House edges on slots machines deliver casinos the majority of their gross gaming revenue (GGR), and a new study finds that the run-of-the-mill gambler doesn’t know the odds from one machine to another.
The research, discussed this week in a CDC Gaming Reports article, was conducted by San Diego State University’s Sycuan Institute of Tribal Gaming. Professor Katherine Spilde and UNLV Hospitality College Professor Anthony Lucas carried out tests in multiple casinos in the US and Mexico and found that the average Joe isn’t aware of one slot’s house edge compared to a different machine.
The study involved placing two different slot machines – “Tokyo Rose” and “Dragon’s Fortune X” – near one another. The terminals, however, had varying house edges from roughly eight percent to nearly 15 percent.
Lucas said the vast majority of gamblers didn’t identify whether one – if either – had a higher house edge. House edge is the hold rate a slots device keeps.
Edgy Data
Casino operators and gaming manufacturers have long sought to keep house edges on their slot machines hidden from the public. While pay tables are displayed, the probability of the outcomes are not.
Lucas and Spilde concluded that gamblers typically don’t play long enough to notice the frequency of winning on a slot machine compared to the next.

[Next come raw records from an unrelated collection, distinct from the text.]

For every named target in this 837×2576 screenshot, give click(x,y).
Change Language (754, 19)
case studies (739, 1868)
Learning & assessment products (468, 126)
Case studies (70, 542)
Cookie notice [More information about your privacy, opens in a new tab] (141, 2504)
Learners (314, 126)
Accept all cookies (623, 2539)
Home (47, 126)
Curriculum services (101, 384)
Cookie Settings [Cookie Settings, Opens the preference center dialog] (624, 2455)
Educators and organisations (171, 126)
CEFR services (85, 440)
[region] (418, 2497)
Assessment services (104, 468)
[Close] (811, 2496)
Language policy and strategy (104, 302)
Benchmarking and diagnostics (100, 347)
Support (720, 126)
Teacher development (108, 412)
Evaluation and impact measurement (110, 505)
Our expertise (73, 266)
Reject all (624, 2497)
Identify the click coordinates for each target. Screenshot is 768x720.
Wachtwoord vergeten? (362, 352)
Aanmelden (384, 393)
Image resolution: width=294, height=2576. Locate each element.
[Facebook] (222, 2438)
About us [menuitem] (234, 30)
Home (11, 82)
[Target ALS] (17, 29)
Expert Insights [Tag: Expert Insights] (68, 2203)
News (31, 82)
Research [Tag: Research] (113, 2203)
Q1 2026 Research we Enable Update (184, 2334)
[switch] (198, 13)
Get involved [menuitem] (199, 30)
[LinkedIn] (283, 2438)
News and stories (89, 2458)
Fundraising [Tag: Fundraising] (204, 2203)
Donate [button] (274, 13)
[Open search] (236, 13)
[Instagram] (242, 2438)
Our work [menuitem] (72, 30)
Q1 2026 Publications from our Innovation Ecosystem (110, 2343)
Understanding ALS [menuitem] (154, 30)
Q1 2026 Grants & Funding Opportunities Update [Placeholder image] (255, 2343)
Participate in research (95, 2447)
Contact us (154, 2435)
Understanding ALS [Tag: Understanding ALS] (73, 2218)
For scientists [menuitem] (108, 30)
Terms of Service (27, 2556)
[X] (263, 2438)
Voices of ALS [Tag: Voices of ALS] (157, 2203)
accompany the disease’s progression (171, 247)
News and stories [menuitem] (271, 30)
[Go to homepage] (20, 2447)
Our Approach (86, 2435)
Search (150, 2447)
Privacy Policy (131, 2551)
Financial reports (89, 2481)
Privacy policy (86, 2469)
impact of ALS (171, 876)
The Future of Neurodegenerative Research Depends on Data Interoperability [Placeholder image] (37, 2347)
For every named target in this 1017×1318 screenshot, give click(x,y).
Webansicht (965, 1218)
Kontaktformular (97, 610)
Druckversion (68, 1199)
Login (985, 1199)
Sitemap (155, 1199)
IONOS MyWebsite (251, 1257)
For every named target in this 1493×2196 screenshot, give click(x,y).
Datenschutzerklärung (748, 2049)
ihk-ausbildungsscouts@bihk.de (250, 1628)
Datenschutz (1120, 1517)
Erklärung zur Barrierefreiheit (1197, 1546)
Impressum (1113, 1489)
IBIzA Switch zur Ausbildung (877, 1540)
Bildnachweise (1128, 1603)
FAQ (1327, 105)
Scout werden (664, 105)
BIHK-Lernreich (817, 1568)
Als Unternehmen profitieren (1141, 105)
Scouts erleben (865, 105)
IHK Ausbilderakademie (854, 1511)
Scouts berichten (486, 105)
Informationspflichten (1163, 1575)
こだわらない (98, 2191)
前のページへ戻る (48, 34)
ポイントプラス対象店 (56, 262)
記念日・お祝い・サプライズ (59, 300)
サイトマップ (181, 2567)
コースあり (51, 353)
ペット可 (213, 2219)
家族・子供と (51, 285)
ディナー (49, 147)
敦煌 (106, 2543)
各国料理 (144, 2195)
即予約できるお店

The high-house edge games actually win quite a bit more than the low-house edge games,” Lucas told Nevada Public Radio recently. “There is no reason for players to play that game, and yet they still do.”
Both slots paid the same on winning combinations, but the higher edge machine simply paid out less often. “The problem is players don’t have enough money, or time, or interest to play the game long enough to ever tell,” he added.
Money on Table
Under Regulation 14 of the Nevada Gaming Control Act, slot machines are required to pay out a minimum of 75 percent. Per revenue statistics from the state’s Gaming Control Board, most casinos don’t go anywhere near that minimum in order to keep their gaming floors busy.
Nevada casinos win percentage rates over last 12 months:
Penny: 9.94 percent
Nickel: 5.55 percent
Quarter: 7.28 percent
Dollar: 6.36 percent
Megabucks: 12.16 percent
$5: 5.85 percent
$25: 5.37 percent
$100: 5.69 percent
Lucas says casinos have long worried about increasing house edges too high that it would turn patrons away. The fear isn’t warranted, the researcher states. “At the end of the day, you have to ask yourself if operators are leaving money on the table,” he said.
Casinos in Las Vegas and across the country have tried to market their slot machines as the friendliest to consumers. Nevada regulators don’t break down hold rates by casino, but other states do.
Connecticut’s two casinos – Foxwoods and Mohegan Sun – respectively reported hold percentages of 91.95 percent and 91.9 percent in their latest fiscal years.
Pennsylvania breaks down slot win for each of its 12 land-based casinos. The two largest revenue floors – Parx and Wind Creek Bethlehem (formerly Sands) – reported holds of 90.9 percent and 90.0 percent last year.